Goal: To investigate whether CFM can replace diffusion models in this setting, achieving or exceeding predictive accuracy while drastically reducing the number of sampling steps.

Key Insight: The straight-line ODE trajectories of CFM are better suited for spatiotemporal prediction than the curved probability-flow paths of diffusion models. Although radar reflectivity distributions are multimodal, their strong temporal consistency makes linear interpolation a more stable prior.

Core Idea: The straight transport paths learned by CFM in latent space naturally align with the continuity of spatiotemporal data, enabling high-quality probabilistic forecasts with fewer steps.

Method¶

Overall Architecture¶

The framework follows a two-stage pipeline: (1) training a VAE to compress radar frames into a low-dimensional latent space; and (2) training a CFM model conditioned on past observations, built upon a Cuboid Attention U-Net, within that latent space. The model takes 13 historical radar frames (65 minutes) as input and outputs 12 future forecast frames (60 minutes), with \(N\) ensemble members sampled to form a probabilistic forecast.

Key Designs¶

Frame-wise VAE:
- Function: Compresses individual radar frames from high-dimensional pixel space into compact latent representations.
- Mechanism: A hierarchical encoder–decoder with residual blocks and self-attention, trained with a combination of L1 reconstruction loss, KL divergence, and PatchGAN adversarial loss.
- Design Motivation: Reduces the computational dimensionality for the generative model, consistent with the design philosophy of latent-space diffusion models.
Independent CFM (I-CFM) Training:
- Function: Trains a vector field \(v_\theta\) in latent space to learn the mapping from Gaussian noise to radar latent representations.
- Mechanism: The probability path is defined as \(p_t(x_t|x_0,x_1) = \mathcal{N}((1-t)x_0 + tx_1, \sigma^2 I)\) with target vector field \(u_t = x_1 - x_0\), and the training objective is \(\mathcal{L} = \|v_\theta(Z_t, t, Z_{\text{past}}) - u_t\|^2\).

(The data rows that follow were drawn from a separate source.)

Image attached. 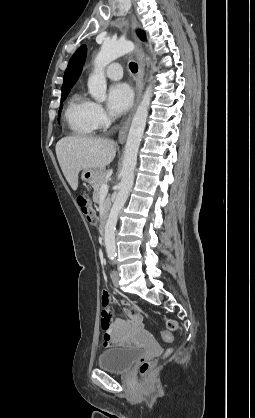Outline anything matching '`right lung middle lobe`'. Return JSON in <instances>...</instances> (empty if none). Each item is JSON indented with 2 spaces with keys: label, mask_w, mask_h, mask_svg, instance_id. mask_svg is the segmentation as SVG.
<instances>
[{
  "label": "right lung middle lobe",
  "mask_w": 255,
  "mask_h": 418,
  "mask_svg": "<svg viewBox=\"0 0 255 418\" xmlns=\"http://www.w3.org/2000/svg\"><path fill=\"white\" fill-rule=\"evenodd\" d=\"M69 91H70V89L65 90V91H62V96H61L62 101H64V100H65V98H66V96L68 95ZM62 107H63V104H62V102H61V104H60V109H59V113H58V116H59V115H60V113H61V109H62Z\"/></svg>",
  "instance_id": "obj_1"
}]
</instances>
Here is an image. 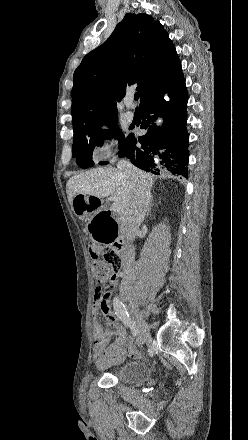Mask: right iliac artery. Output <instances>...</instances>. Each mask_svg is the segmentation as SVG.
Wrapping results in <instances>:
<instances>
[{
  "label": "right iliac artery",
  "instance_id": "obj_1",
  "mask_svg": "<svg viewBox=\"0 0 248 440\" xmlns=\"http://www.w3.org/2000/svg\"><path fill=\"white\" fill-rule=\"evenodd\" d=\"M113 305H114L115 314H117L119 319L131 329L133 335L136 336L138 334L136 323L131 320L124 304L119 299V297L114 298Z\"/></svg>",
  "mask_w": 248,
  "mask_h": 440
}]
</instances>
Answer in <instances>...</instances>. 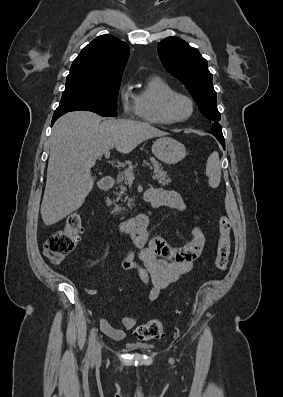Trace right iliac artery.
<instances>
[{
  "mask_svg": "<svg viewBox=\"0 0 283 397\" xmlns=\"http://www.w3.org/2000/svg\"><path fill=\"white\" fill-rule=\"evenodd\" d=\"M95 341H96V329L93 328L89 337V345H88V356H92L95 350Z\"/></svg>",
  "mask_w": 283,
  "mask_h": 397,
  "instance_id": "82829eb1",
  "label": "right iliac artery"
}]
</instances>
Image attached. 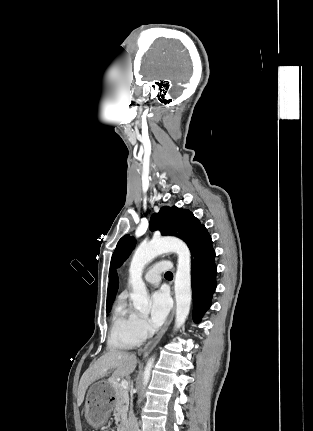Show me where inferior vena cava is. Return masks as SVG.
Here are the masks:
<instances>
[{"label":"inferior vena cava","mask_w":313,"mask_h":431,"mask_svg":"<svg viewBox=\"0 0 313 431\" xmlns=\"http://www.w3.org/2000/svg\"><path fill=\"white\" fill-rule=\"evenodd\" d=\"M128 431H139L138 423L133 414L129 418V430Z\"/></svg>","instance_id":"inferior-vena-cava-1"}]
</instances>
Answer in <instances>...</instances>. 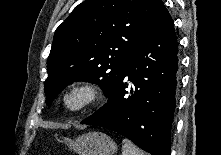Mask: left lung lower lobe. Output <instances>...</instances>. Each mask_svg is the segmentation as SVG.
<instances>
[{
    "mask_svg": "<svg viewBox=\"0 0 221 155\" xmlns=\"http://www.w3.org/2000/svg\"><path fill=\"white\" fill-rule=\"evenodd\" d=\"M178 69L174 23L163 7L133 50L108 102L81 124L113 130L152 155H170Z\"/></svg>",
    "mask_w": 221,
    "mask_h": 155,
    "instance_id": "0a47b994",
    "label": "left lung lower lobe"
}]
</instances>
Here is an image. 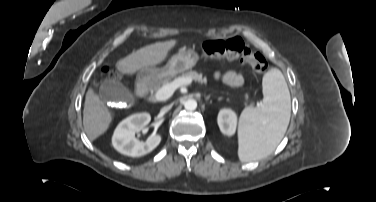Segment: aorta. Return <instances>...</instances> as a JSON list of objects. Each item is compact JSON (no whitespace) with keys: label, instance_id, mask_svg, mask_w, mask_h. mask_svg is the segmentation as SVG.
I'll return each instance as SVG.
<instances>
[{"label":"aorta","instance_id":"1","mask_svg":"<svg viewBox=\"0 0 376 202\" xmlns=\"http://www.w3.org/2000/svg\"><path fill=\"white\" fill-rule=\"evenodd\" d=\"M184 107L189 111L195 110L197 108V101L195 99H188L184 102Z\"/></svg>","mask_w":376,"mask_h":202}]
</instances>
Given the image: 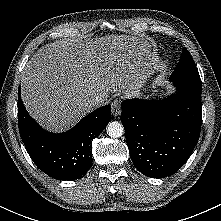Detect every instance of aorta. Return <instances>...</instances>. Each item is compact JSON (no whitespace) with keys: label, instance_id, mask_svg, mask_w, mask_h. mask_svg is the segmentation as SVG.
<instances>
[{"label":"aorta","instance_id":"1","mask_svg":"<svg viewBox=\"0 0 221 221\" xmlns=\"http://www.w3.org/2000/svg\"><path fill=\"white\" fill-rule=\"evenodd\" d=\"M106 130H107V134L111 138H119L123 135V132H124L123 125L117 121L110 122L107 125Z\"/></svg>","mask_w":221,"mask_h":221}]
</instances>
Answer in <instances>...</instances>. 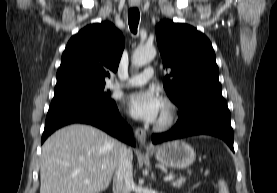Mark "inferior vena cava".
<instances>
[{"instance_id":"inferior-vena-cava-1","label":"inferior vena cava","mask_w":277,"mask_h":193,"mask_svg":"<svg viewBox=\"0 0 277 193\" xmlns=\"http://www.w3.org/2000/svg\"><path fill=\"white\" fill-rule=\"evenodd\" d=\"M132 163L130 151L125 145H120L117 164L113 178L114 193H131L133 188Z\"/></svg>"}]
</instances>
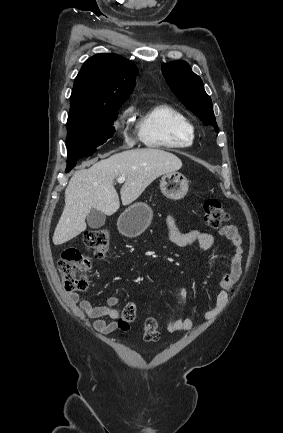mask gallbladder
I'll list each match as a JSON object with an SVG mask.
<instances>
[{
	"label": "gallbladder",
	"instance_id": "gallbladder-1",
	"mask_svg": "<svg viewBox=\"0 0 283 433\" xmlns=\"http://www.w3.org/2000/svg\"><path fill=\"white\" fill-rule=\"evenodd\" d=\"M86 221L91 229H100V227L105 225L106 214L105 212H101V210H97V208H91L87 214Z\"/></svg>",
	"mask_w": 283,
	"mask_h": 433
}]
</instances>
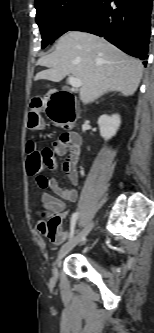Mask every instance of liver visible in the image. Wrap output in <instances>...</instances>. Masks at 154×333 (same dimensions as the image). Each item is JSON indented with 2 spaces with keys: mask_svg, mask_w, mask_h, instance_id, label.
Instances as JSON below:
<instances>
[{
  "mask_svg": "<svg viewBox=\"0 0 154 333\" xmlns=\"http://www.w3.org/2000/svg\"><path fill=\"white\" fill-rule=\"evenodd\" d=\"M37 64L48 69L34 80L62 81L67 75L81 80L80 100L89 103L108 91L124 96L137 90L143 65L96 35L71 31L59 38L55 50L41 57Z\"/></svg>",
  "mask_w": 154,
  "mask_h": 333,
  "instance_id": "obj_1",
  "label": "liver"
}]
</instances>
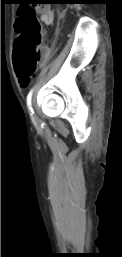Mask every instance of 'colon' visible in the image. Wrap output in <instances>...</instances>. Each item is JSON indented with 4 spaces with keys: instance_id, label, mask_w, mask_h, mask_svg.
<instances>
[{
    "instance_id": "5ec220e1",
    "label": "colon",
    "mask_w": 122,
    "mask_h": 257,
    "mask_svg": "<svg viewBox=\"0 0 122 257\" xmlns=\"http://www.w3.org/2000/svg\"><path fill=\"white\" fill-rule=\"evenodd\" d=\"M16 9L19 12L15 22L18 35L14 41V64L17 75L28 78L42 60L41 29L36 16L31 11L36 10V5H17Z\"/></svg>"
}]
</instances>
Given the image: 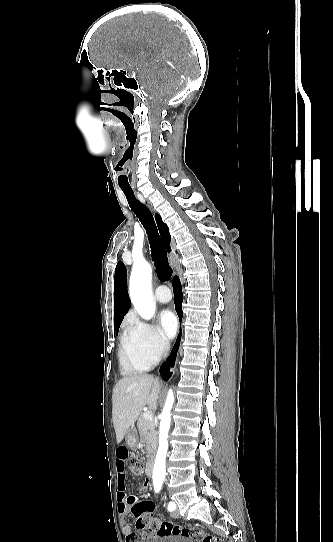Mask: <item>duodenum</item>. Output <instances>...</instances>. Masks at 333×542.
Instances as JSON below:
<instances>
[{
	"instance_id": "duodenum-1",
	"label": "duodenum",
	"mask_w": 333,
	"mask_h": 542,
	"mask_svg": "<svg viewBox=\"0 0 333 542\" xmlns=\"http://www.w3.org/2000/svg\"><path fill=\"white\" fill-rule=\"evenodd\" d=\"M153 469H154V463L152 460H149L146 463L145 472L148 477H152L153 475Z\"/></svg>"
}]
</instances>
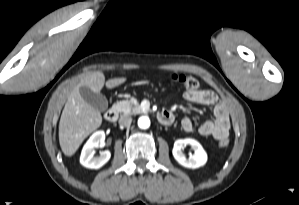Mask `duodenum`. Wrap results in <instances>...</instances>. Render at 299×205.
I'll return each mask as SVG.
<instances>
[{
	"label": "duodenum",
	"instance_id": "duodenum-1",
	"mask_svg": "<svg viewBox=\"0 0 299 205\" xmlns=\"http://www.w3.org/2000/svg\"><path fill=\"white\" fill-rule=\"evenodd\" d=\"M104 116L107 121L114 122L118 118V109L115 107H112L105 112ZM158 120L163 125H169L173 122L174 117H173L172 113H170L168 111H163L159 114Z\"/></svg>",
	"mask_w": 299,
	"mask_h": 205
}]
</instances>
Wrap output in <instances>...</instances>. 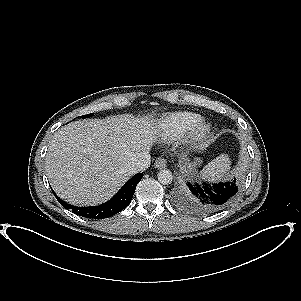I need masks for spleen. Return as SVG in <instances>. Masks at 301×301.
I'll return each mask as SVG.
<instances>
[{
    "instance_id": "obj_1",
    "label": "spleen",
    "mask_w": 301,
    "mask_h": 301,
    "mask_svg": "<svg viewBox=\"0 0 301 301\" xmlns=\"http://www.w3.org/2000/svg\"><path fill=\"white\" fill-rule=\"evenodd\" d=\"M231 161L227 154H221L216 159L208 163L201 174L204 178L216 182L220 181L228 175V170L230 169Z\"/></svg>"
}]
</instances>
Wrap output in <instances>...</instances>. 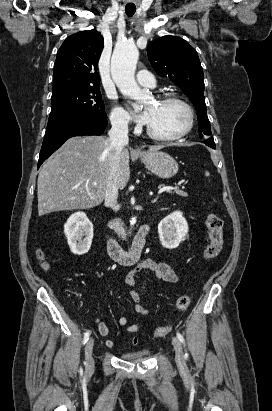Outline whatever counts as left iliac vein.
Segmentation results:
<instances>
[{"label": "left iliac vein", "instance_id": "obj_1", "mask_svg": "<svg viewBox=\"0 0 272 411\" xmlns=\"http://www.w3.org/2000/svg\"><path fill=\"white\" fill-rule=\"evenodd\" d=\"M172 345L175 350L177 364L179 366H183L184 365V355H183V348H182L180 341L177 338L173 337Z\"/></svg>", "mask_w": 272, "mask_h": 411}]
</instances>
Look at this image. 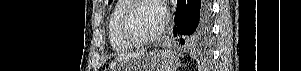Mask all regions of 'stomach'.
Returning <instances> with one entry per match:
<instances>
[{
    "mask_svg": "<svg viewBox=\"0 0 301 71\" xmlns=\"http://www.w3.org/2000/svg\"><path fill=\"white\" fill-rule=\"evenodd\" d=\"M178 56L170 50L144 52L136 58H129L113 65L110 71H176Z\"/></svg>",
    "mask_w": 301,
    "mask_h": 71,
    "instance_id": "1",
    "label": "stomach"
}]
</instances>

A key design choice is \(\sigma > 0\), which provides regularization.
- Design Motivation: Compared to rectified flows (where \(\sigma \to 0\)), a non-zero \(\sigma\) "thickens" the training trajectories, yielding greater stability for high-dimensional data. The straight ODE trajectories of CFM are also better suited to few-step sampling than the curved paths of diffusion models.
FlowCast U-Net Architecture:
- Function: A spatiotemporal U-Net built on Cuboid Attention layers from Earthformer, conditioned on the flow time \(t\).
- Mechanism: An encoder–decoder structure whose core building block is Cuboid Attention (local self-attention within 3D cuboids); the embedding of time step \(t\) is injected into each layer.
- Design Motivation: Cuboid Attention efficiently captures local spatiotemporal dynamics, while the hierarchical U-Net structure facilitates global information sharing.

Loss & Training¶

VAE: L1 reconstruction + KL divergence (weight \(1 \times 10^{-4}\)) + PatchGAN adversarial loss.
CFM: Mean squared error regression on the vector field; AdamW optimizer with learning rate \(1 \times 10^{-4}\).
Sampling: Euler solver with variable number of function evaluations (NFE \(\in \{5, 10, 20, 50, 100\}\)).

Key Experimental Results¶

Main Results¶

Evaluated on the SEVIR dataset (US radar) with 8-member ensemble forecasts:

Model	Type	CSI-M↑	FSS-M↑	CRPS↓	NFE
Earthformer	Deterministic	baseline	baseline	high	1
PreDiff	Diffusion	2nd	2nd	2nd	250
CasCast	Hybrid	strong	strong	strong	250
FlowCast (50 steps)	CFM	best	best	best	50
FlowCast (20 steps)	CFM	near-best	near-best	near-best	20

Ablation Study: CFM vs. Diffusion Objective (Identical Architecture)¶

Configuration	CSI-M↑	CRPS↓	Notes
CFM, 50 steps	best	best	Full proposed method
Diffusion, 50 steps	degraded	degraded	Same architecture, diffusion objective
CFM, 20 steps	still strong	still strong	High performance retained with fewer steps
Diffusion, 20 steps	sharp drop	sharp drop	Performance degrades rapidly with fewer steps

Key Findings¶

FlowCast with 50 steps surpasses PreDiff and CasCast, both requiring 250 steps, achieving a 5× improvement in computational efficiency.
A critical ablation study demonstrates that, under an identical architecture, the CFM objective yields higher accuracy and greater robustness to step count than the diffusion objective.
Results on the ARSO local dataset corroborate the findings, indicating that the method generalizes beyond a specific dataset.
CFM maintains high performance at 20 steps, whereas diffusion models degrade sharply under the same reduction.

Highlights & Insights¶

Direct CFM vs. Diffusion Comparison: By ablating CFM and diffusion objectives under an identical architecture, this work provides the first rigorous and fair comparison in the spatiotemporal forecasting domain, demonstrating that the advantage of CFM arises from the training objective itself rather than architectural differences.
Inductive Bias of Straight Trajectories: The paper offers a compelling insight into meteorological spatiotemporal data—although radar reflectivity distributions are multimodal, their strong temporal continuity makes CFM's linear interpolation paths a better fit than the curved paths of diffusion models.
End-to-End Probabilistic Model: Unlike CasCast, which requires a deterministic backbone followed by diffusion-based refinement, FlowCast performs complete probabilistic modeling from noise to data in a single, more elegant framework.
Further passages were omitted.